Los micrófonos han jugado una mala pasada al presidente del Partido Popular, Mariano Rajoy. "Mañana tengo el coñazo del desfile. En fin, un plan apasionante", ha dicho Mariano Rajoy a modo de confidencia a Javier Arenas durante la clausura de la en la XIII Interparlamentaria del PP que se celebra en A Coruña, cuando se creía lejos del foco de los micrófonos.

Le correspondía intervenir a Ana Mato cuando en la mesa charlaban Arenas y Rajoy, ajenos al micrófono, sin saber que estaba conectado a un circuito interno que enlazaba con los medios de comunicación, informa EFE.

El político andaluz ha preguntado al presidente popular qué planes tenía tras su estancia en Galicia, toda vez que el domingo debía estar presente en el desfile militar del Paseo de la Castellana, que será presidido por los Reyes don Juan Carlos y doña Sofía.

Rajoy, tras aclarar que después de la Interparlamentaria ha de atender un compromiso en la provincia de Lugo, ha comentado que iba a regresar a Madrid.

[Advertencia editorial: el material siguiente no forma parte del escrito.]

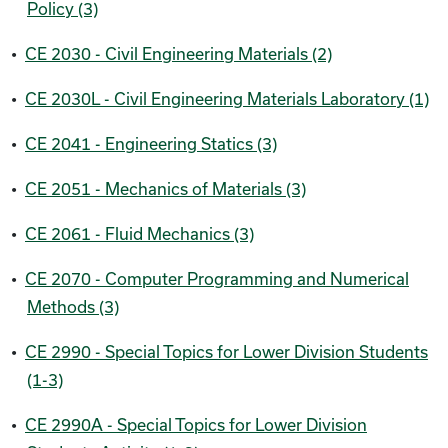
Policy (3)
•
CE 2030 - Civil Engineering Materials (2)
•
CE 2030L - Civil Engineering Materials Laboratory (1)
•
CE 2041 - Engineering Statics (3)
•
CE 2051 - Mechanics of Materials (3)
•
CE 2061 - Fluid Mechanics (3)
•
CE 2070 - Computer Programming and Numerical
Methods (3)
•
CE 2990 - Special Topics for Lower Division Students
(1-3)
•
CE 2990A - Special Topics for Lower Division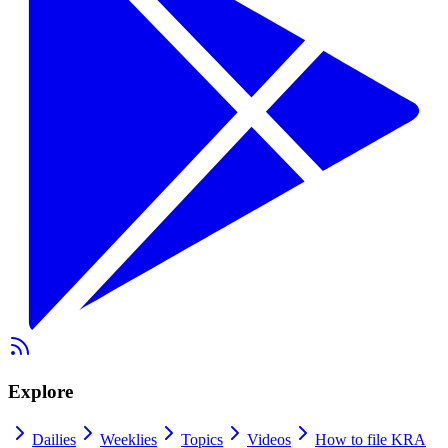
Explore
Dailies
Weeklies
Topics
Videos
How to file KRA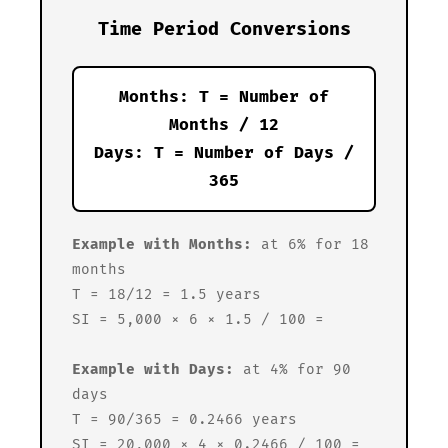
Time Period Conversions
Months: T = Number of
Months / 12
Days: T = Number of Days /
365
Example with Months:
at 6% for 18
months
T = 18/12 = 1.5 years
SI = 5,000 × 6 × 1.5 / 100 =
Example with Days:
at 4% for 90
days
T = 90/365 = 0.2466 years
SI = 20,000 × 4 × 0.2466 / 100 =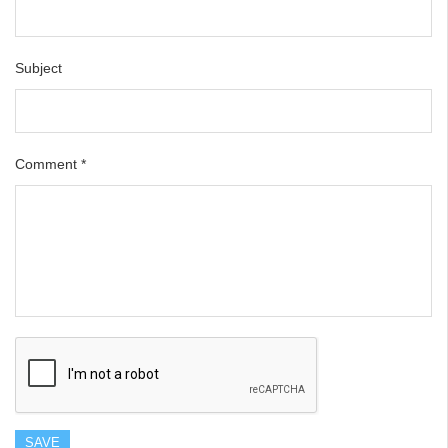
Subject
Comment
*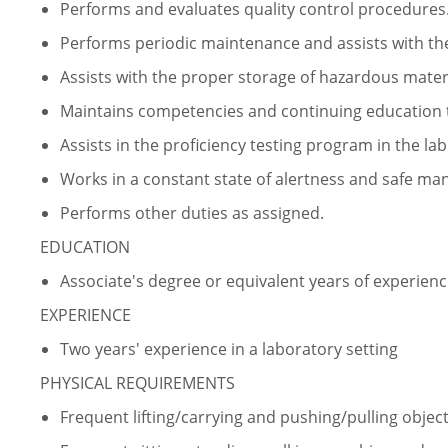
Performs and evaluates quality control procedures
Performs periodic maintenance and assists with the
Assists with the proper storage of hazardous materi
Maintains competencies and continuing education t
Assists in the proficiency testing program in the lab
Works in a constant state of alertness and safe ma
Performs other duties as assigned.
EDUCATION
Associate's degree or equivalent years of experien
EXPERIENCE
Two years' experience in a laboratory setting
PHYSICAL REQUIREMENTS
Frequent lifting/carrying and pushing/pulling object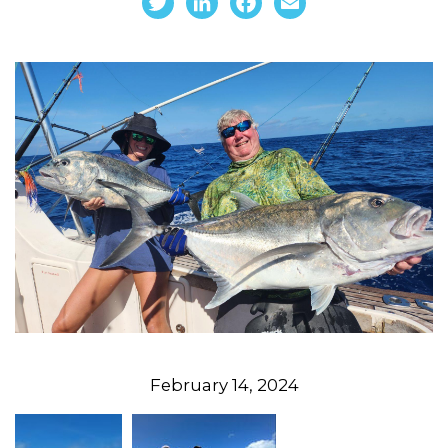
February 14, 2024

Y ha añadido: "Mañana tengo el coñazo del desfile; en fin, un plan apasionante".

Se da la circunstancia de que Rajoy pidió el año pasado , con motivo de esta festividad, que los ciudadanos "manifiesten con franqueza" su orgullo de ser españoles y hagan "algún gesto que muestre lo que guardan en su corazón".

Comunicado de Rajoy

El presidente del Partido Popular, Mariano Rajoy, ha emitido un comunicado tras este incidente. "Al parecer, una expresión coloquial propia de una conversación de ámbito privado ha transcendido de ese ámbito privado al público" asegura en el comunicado. "Para despejar cualquier duda o mala interpretación, quiero reiterar mi postura ya conocida de máximo respeto, afecto y apoyo a nuestras Fuerzas Armadas, así como a la celebración de la Fiesta Nacional", añade.

Rajoy aprovecha "la ocasión para animar, otro año más, a todos los españoles, a celebrar con entusiasmo la fecha que nos recuerda nuestra convivencia en común".

Otras malas pasadas (EFE)

El episodio se añade a otros descuidos famosos de dirigentes políticos que han hecho manifestaciones poco afortunadas sin darse cuenta de que sus palabras eran escuchadas y amplificadas.

"¡Vaya coñazo que he soltado!" dijo en 2002 el entonces presidente español, José María Aznar, en el Parlamento Europeo, tras exponer a la Eurocámara los resultados de la Cumbre de Barcelona.

Precisamente en Barcelona durante la Cumbre Euromediterránea de 2005, el presidente del Gobierno, José Luis Rodríguez Zapatero, apuntó a un asesor que el acuerdo sobre terrorismo a discusión entre sus participantes debía ser cerrado "como sea".

Zapatero también fue protagonista de otro caso antes de acceder a la Presidencia del Gobierno, en 2003, cuando el entonces responsable de Economía del PSOE, Jordi Sevilla, corrigió algunos errores técnicos que había cometido en una exposición y le apuntó que con "dos tardes" tendría bastante para aprender lo que precisaba.

Ya como jefe del Ejecutivo, tras ser entrevistado en Cuatro durante la última campaña electoral, confesaba al periodista Iñaki Gabilondo que aunque las encuestas electorales iban bien a los socialistas les convenía que hubiera "tensión", palabras que pudieron ser escuchadas porque los micrófonos seguían conectados.

En enero de 2004, el presidente del Congreso, José Bono, que entonces era presidente de Castilla-La Mancha, llamó "gilipollas" al primer ministro británico, Tony Blair, en un comentario privado que fue captado por una cámara de televisión.